Produit de la société bourgeoise poussée, par sa propre évolution, à dépasser les anciennes entraves politiques, il ne faisait que reconnaître quant à lui sa propre origine et son propre fondement en proclamant les droits de l'homme. »
Karl Marx & Friedrich Engels, La Sainte Famille, 1845
« L'esclave est vendu une fois pour toutes.
[Le prolétaire] doit se vendre chaque jour et même chaque heure.
L'esclave isolé est propriété de son maître et il a, du fait même de l'intérêt de son maître, une existence assurée, si misérable qu'elle puisse être.
Le prolétaire isolé est propriété, pour ainsi dire, de toute la classe bourgeoise; on ne lui achète son travail que quand on en a besoin: il n'a donc pas d'existence assurée.
Cette existence n'est assurée [qu'au prolétariat tout entier], en tant que classe.

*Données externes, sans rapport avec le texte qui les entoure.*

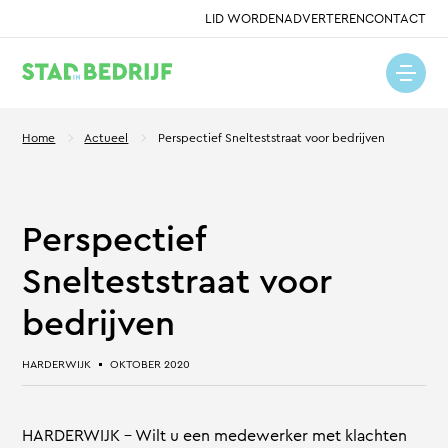
LID WORDEN
ADVERTEREN
CONTACT
Home
Actueel
Perspectief Snelteststraat voor bedrijven
Perspectief
Snelteststraat voor
bedrijven
HARDERWIJK
OKTOBER 2020
HARDERWIJK – Wilt u een medewerker met klachten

L'esclavage est en dehors de la concurrence.
Le prolétaire est en plein dans la concurrence et en subit toutes les oscillations. »
Friedrich Engels, Principes du communisme, 1847
« Les rapports qui lient l'esclave et le maître, le serf et le seigneur sont des rapports personnels.
Au contraire, plus qu'à un patron, le prolétaire moderne est lié à un système.
Ce qui l'enchaîne, ce n'est pas une allégeance personnelle ou une contrainte particulière, c'est directement la nécessité de survivre, la dictature de ses propres besoins.
Le prolétaire déraciné de sa glèbe et séparé des moyens de production n'a plus d'autre solution que d'aller se prostituer.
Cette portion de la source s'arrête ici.